Effective May 1, 2024                                     

 

Service Charge

$1.38/day 
Energy Charge/Credit Applicable rate the member is on. Excess kWh produced in a month will be credited monthly at avoided cost, plus an additional credit for demand reduction.

Demand Charge 

6 a.m. - 9 p.m., 7 days/week

$1.00/kW 

Max kW is bidirectional. 

Excess Energy Charge/Credit Avoided average monthly peak cost as determined by DPC, plus demand adder credit as determined by REC. Adder evaluated on an annual basis. 

Most members with DG systems such as solar, use the electric cooperative’s grid to buy power during times when their DG system is not producing enough power to meet their needs and sell power to their electric cooperative when their system may be producing more electricity than is needed.


Any DG system is required to have one meter with two registers installed to record the power flow in each direction. The first register will measure usage when the member is purchasing power from Riverland Energy. The second register will measure usage when the member is producing more power than is required and is put back onto the Riverland Energy system.


This excess energy produced by the DG system is stored on Riverland Energy’s system as your battery. The excess kWh’s are stored on the system for you to use throughout the month. Any excess kWh’s left at the end of the month, are paid out based on the average monthly peak avoided cost of Dairyland Power Cooperative, our power supplier.

What is Avoided Cost?

Avoided cost is what it would cost Dairyland to generate power or purchase power from another source.
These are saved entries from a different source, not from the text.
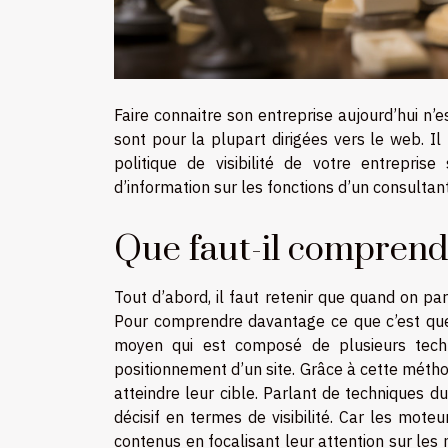
Faire connaitre son entreprise aujourd’hui n’e
sont pour la plupart dirigées vers le web. Il 
politique de visibilité de votre entrepris
d’information sur les fonctions d’un consultan
Que faut-il compren
Tout d’abord, il faut retenir que quand on par
Pour comprendre davantage ce que c’est que
moyen qui est composé de plusieurs techni
positionnement d’un site. Grâce à cette métho
atteindre leur cible. Parlant de techniques 
décisif en termes de visibilité. Car les mot
contenus en focalisant leur attention sur les 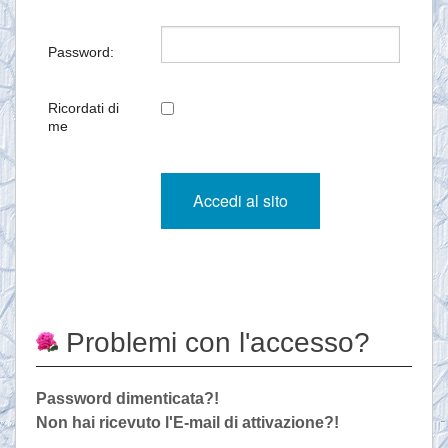
Password:
Ricordati di
me
Problemi con l'accesso?
Password dimenticata?!
Non hai ricevuto l'E-mail di attivazione?!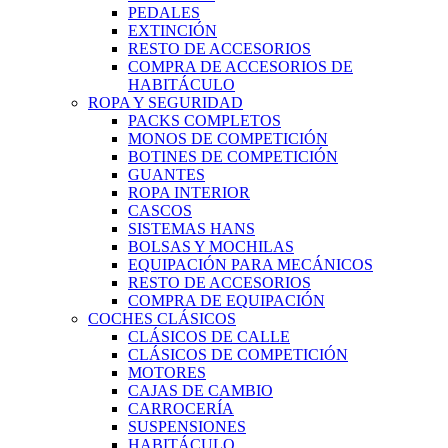
PEDALES
EXTINCIÓN
RESTO DE ACCESORIOS
COMPRA DE ACCESORIOS DE
HABITÁCULO
ROPA Y SEGURIDAD
PACKS COMPLETOS
MONOS DE COMPETICIÓN
BOTINES DE COMPETICIÓN
GUANTES
ROPA INTERIOR
CASCOS
SISTEMAS HANS
BOLSAS Y MOCHILAS
EQUIPACIÓN PARA MECÁNICOS
RESTO DE ACCESORIOS
COMPRA DE EQUIPACIÓN
COCHES CLÁSICOS
CLÁSICOS DE CALLE
CLÁSICOS DE COMPETICIÓN
MOTORES
CAJAS DE CAMBIO
CARROCERÍA
SUSPENSIONES
HABITÁCULO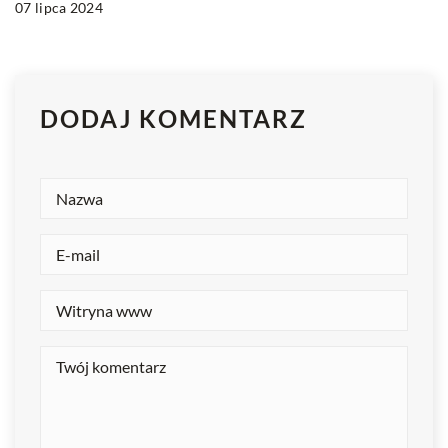
07 lipca 2024
DODAJ KOMENTARZ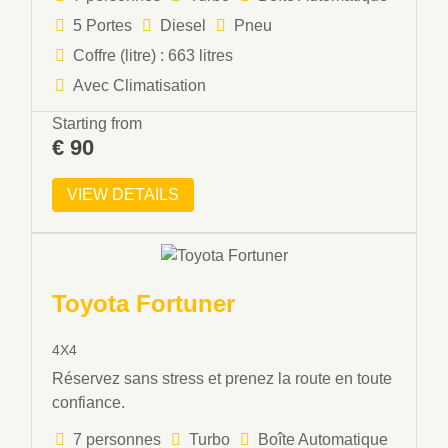
5 Portes
Diesel
Pneu
Coffre (litre) : 663 litres
Avec Climatisation
Starting from
€
90
VIEW DETAILS
Toyota Fortuner
4X4
Réservez sans stress et prenez la route en toute
confiance.
7 personnes
Turbo
Boîte Automatique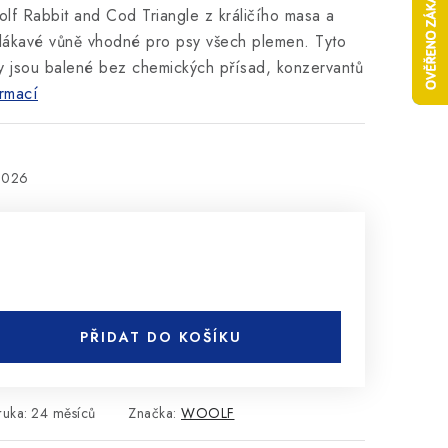
olf Rabbit and Cod Triangle z králičího masa a
a lákavé vůně vhodné pro psy všech plemen. Tyto
 jsou balené bez chemických přísad, konzervantů
rmací
2026
PŘIDAT DO KOŠÍKU
ruka
:
24 měsíců
Značka:
WOOLF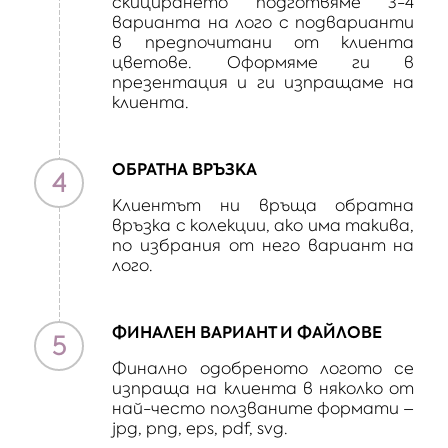
скицирането подготвяме 3-4
варианта на лого с подварианти
в предпочитани от клиента
цветове. Оформяме ги в
презентация и ги изпращаме на
клиента.
ОБРАТНА ВРЪЗКА
4
Клиентът ни връща обратна
връзка с колекции, ако има такива,
по избрания от него вариант на
лого.
ФИНАЛЕН ВАРИАНТ И ФАЙЛОВЕ
5
Финално одобреното логото се
изпраща на клиента в няколко от
най-често ползваните формати –
jpg, png, eps, pdf, svg.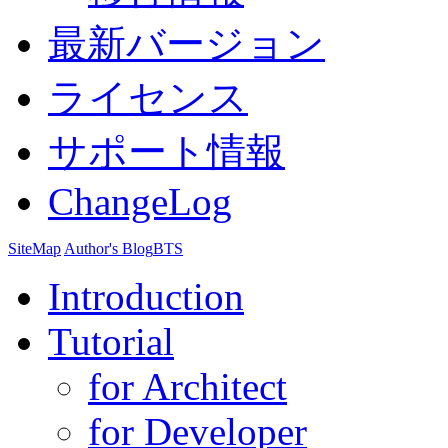
最新バージョン
ライセンス
サポート情報
ChangeLog
SiteMap
Author's Blog
BTS
Introduction
Tutorial
for Architect
for Developer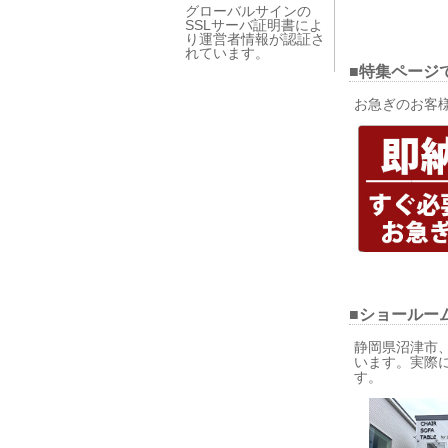
グローバルサインの
SSLサーバ証明書によ
り運営者情報が認証さ
れています。
■特集ページ
お急ぎのお客
■ショールー
静岡県沼津市
います。実際
す。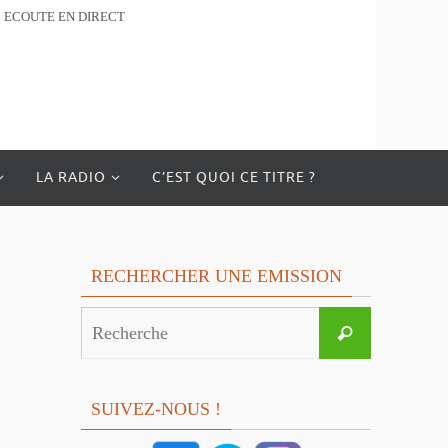
ECOUTE EN DIRECT
LA RADIO
C’EST QUOI CE TITRE ?
RECHERCHER UNE EMISSION
Search
Recherche
for:
SUIVEZ-NOUS !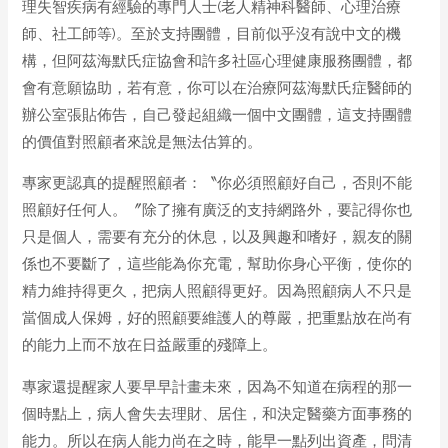
理失智疾病有經驗的專門人士(老人精神科醫師、心理治療
師、社工師等)。至於支持團體，目前似乎沒有說中文的機
構，但阿茲海默氏症協會和許多社區心理健康服務團體，都
會有意願協助，若有意，你可以在治療阿茲海默氏症醫師的
辦公室張貼佈告，自己發起組織一個中文團體，這支持團體
的價值對照顧者來說是無法估算的。
專家更認真的提醒照顧者：〝你必須照顧好自己，否則不能
照顧好任何人。〞除了擁有廣泛的支持網路外，要記得你也
只是個人，需要有充分的休息，以及興趣和嗜好，親友的關
係也不要斷了，這些能為你充電，幫助你身心平衡，使你的
精力維持得更久，把病人照顧得更好。因為照顧病人不只是
當個成人保姆，好的照顧要維護人的尊嚴，把重點放在尚有
的能力上而不放在日益嚴重的殘障上。
專家還提醒家人要早早計畫未來，因為不知道在病程的那一
個時點上，病人會失去理財、居住，和決定醫藥方面事務的
能力。所以在病人能力尚在之時，能早一點列出資產，問清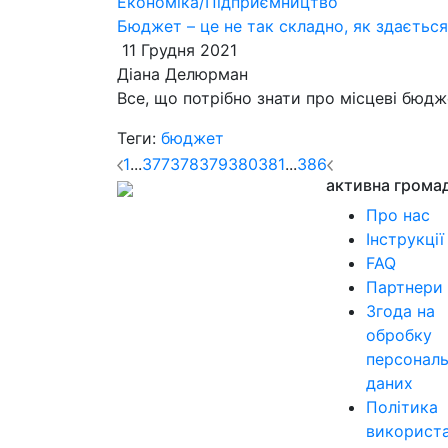
Економіка/Підприємництво
Бюджет – це не так складно, як здаєтьс
11 Грудня 2021
Діана Делюрман
Все, що потрібно знати про місцеві бюд
Теги:
бюджет
1
...
377
378
379
380
381
...
386
активна грома
Про нас
Інструкції
FAQ
Партнери
Згода на
обробку
персонал
даних
Політика
використ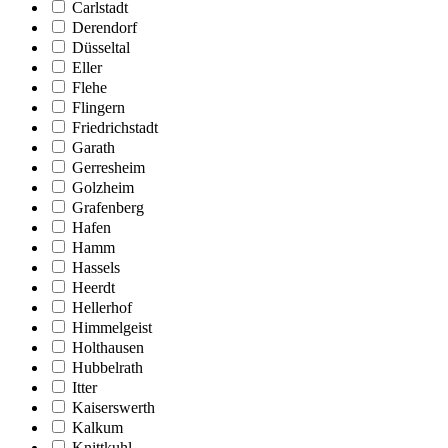
Carlstadt
Derendorf
Düsseltal
Eller
Flehe
Flingern
Friedrichstadt
Garath
Gerresheim
Golzheim
Grafenberg
Hafen
Hamm
Hassels
Heerdt
Hellerhof
Himmelgeist
Holthausen
Hubbelrath
Itter
Kaiserswerth
Kalkum
Knittkuhl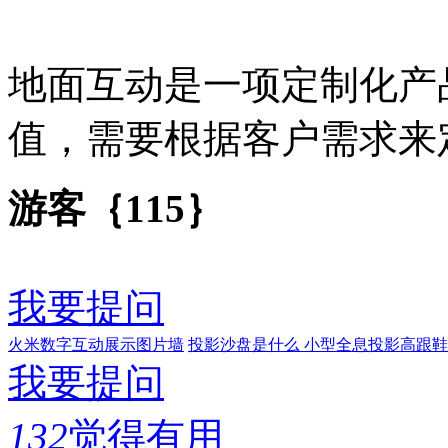
地面互动是一项定制化产
值，需要根据客户需求来
游客｛115｝
我要提问
火米数字互动展示图片墙
投影沙盘是什么
小型全息投影高跟鞋
我要提问
132
觉得有用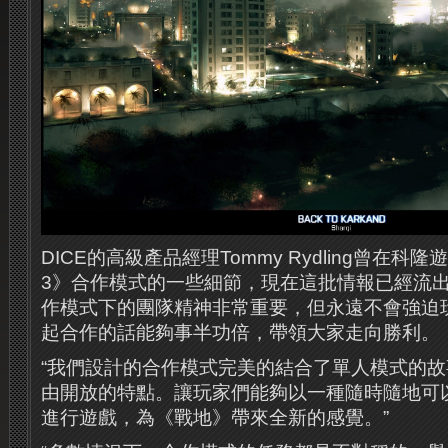
DICE的高級產品經理Tommy Rydling曾在
3》合作模式的一些細節，現在這批情報已經流
作模式下的團隊精神非常重要，但永遠不會強迫
起合作的話能夠事半功倍，帶領大家走向勝利。
“我們設計的合作模式完美的結合了單人模式的
由開放的特點。讓玩家們能夠以一種隨時隨地可
進行遊戲，為《戰地》帶來全新的感覺。”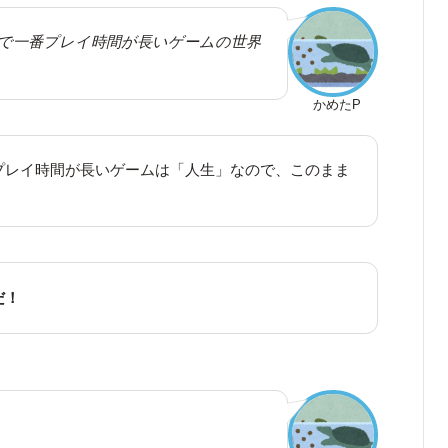
で一番プレイ時間が長いゲームの世界
かめたP
プレイ時間が長いゲームは「人生」なので、このまま
だ！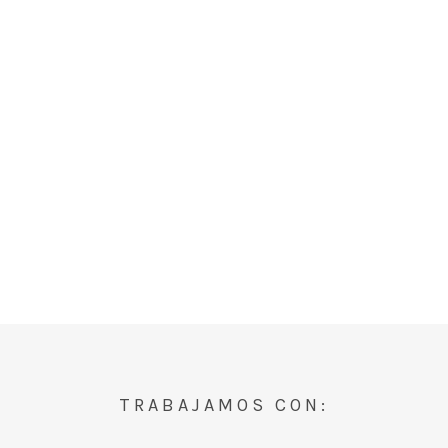
TRABAJAMOS CON: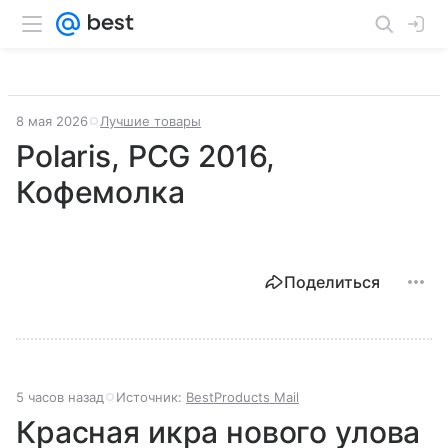
8 мая 2026
Лучшие товары
Polaris, PCG 2016,
Кофемолка
Поделиться
5 часов назад
Источник:
BestProducts Mail
Красная икра нового улова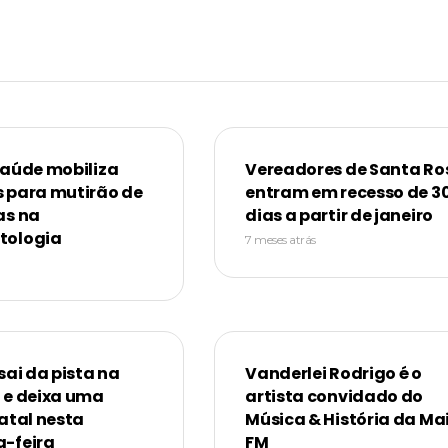
Saúde mobiliza
Vereadores de Santa Ro
 para mutirão de
entram em recesso de 3
as na
dias a partir de janeiro
tologia
7 meses atrás
sai da pista na
Vanderlei Rodrigo é o
 e deixa uma
artista convidado do
atal nesta
Música & História da Ma
-feira
FM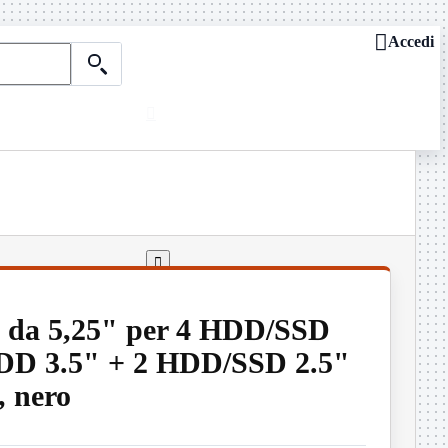

Accedi

Chi siamo
ASSISTENZA REMOTA

Dove siamo
Contattaci
Guide e news

e da 5,25" per 4 HDD/SSD
HDD 3.5" + 2 HDD/SSD 2.5"
e, nero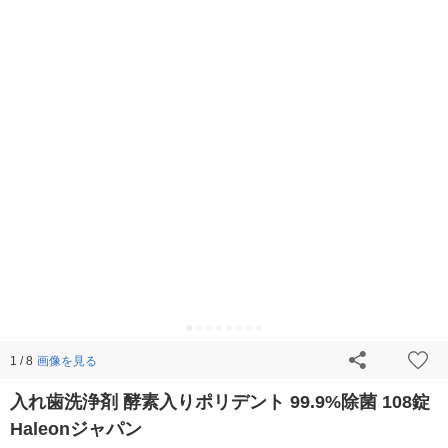
画像を見る
1 / 8
入れ歯洗浄剤 酵素入りポリデント 99.9%除菌 108錠
Haleonジャパン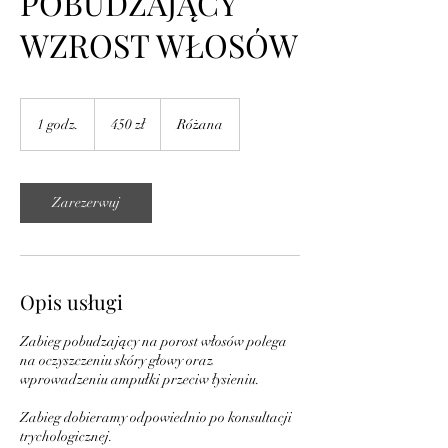
POBUDZAJĄCY
WZROST WŁOSÓW
450
złotych
1 godz.
1
450 zł
Różana
polskich
g
o
d
z
Zarezerwuj
Opis usługi
Zabieg pobudzający na porost włosów polega
na oczyszczeniu skóry głowy oraz
wprowadzeniu ampułki przeciw łysieniu.
Zabieg dobieramy odpowiednio po konsultacji
trychologicznej.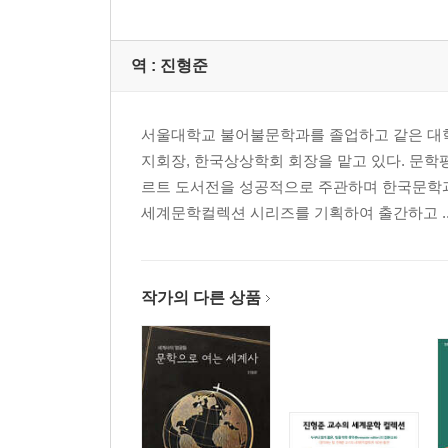
역 :
진형준
서울대학교 불어불문학과를 졸업하고 같은 대학
지회장, 한국상상학회 회장을 맡고 있다. 문
르트 도서전을 성공적으로 주관하며 한국문학과
세계문학컬렉션 시리즈를 기획하여 출간하고 ..
작가의 다른 상품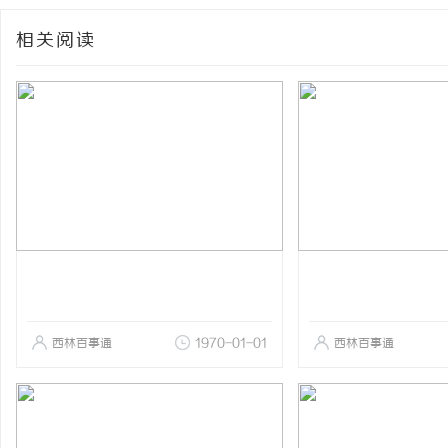
相关阅读
西林百事通
1970-01-01
西林百事通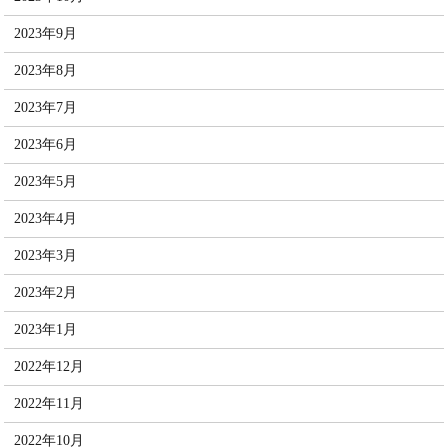
2023年9月
2023年8月
2023年7月
2023年6月
2023年5月
2023年4月
2023年3月
2023年2月
2023年1月
2022年12月
2022年11月
2022年10月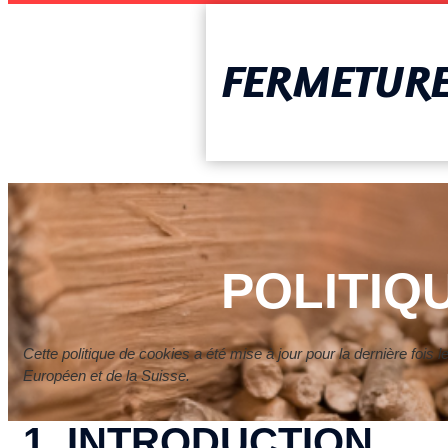
FERMETURE 
POLITIQ
Cette politique de cookies a été mise à jour pour la dernière fois
Européen et de la Suisse.
1. INTRODUCTION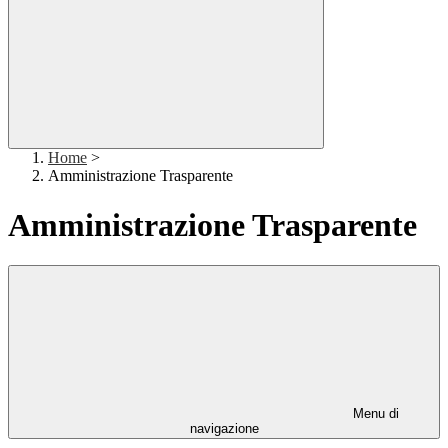
Home
>
Amministrazione Trasparente
Amministrazione Trasparente
Menu di
navigazione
Why do you pay avoided cost?

  • Basic fairness to members is the rationale for the cooperative’s avoided cost rate.
  • Electric cooperatives are not-for-profit, so this is a matter of consumer protection for all members and not about making a profit.
  • The avoided cost rate compensates the cooperative for the costs it incurs to purchase and deliver kWh’s through the transmission and distribution systems.
  • Asking the cooperative to pay a higher price for energy produced by a single member is not fair to other members.
  • Because solar energy may not be available during peak periods, Riverland Energy must provide for the generation capacity and energy for those peak periods.
  • The avoided cost changes monthly based on market prices.

The cooperative’s retail rate covers costs associated with generation, transmission, and distribution of electricity available to members on demand. Any member connected to the grid with access to virtually unlimited electricity on demand must pay a portion of the costs associated to deliver electricity to their property in order to achieve cost fairness among members.

As an electric cooperative, our DG policy & rate structures strive to maintain fundamental cost fairness among all of our members as a form of consumer protection.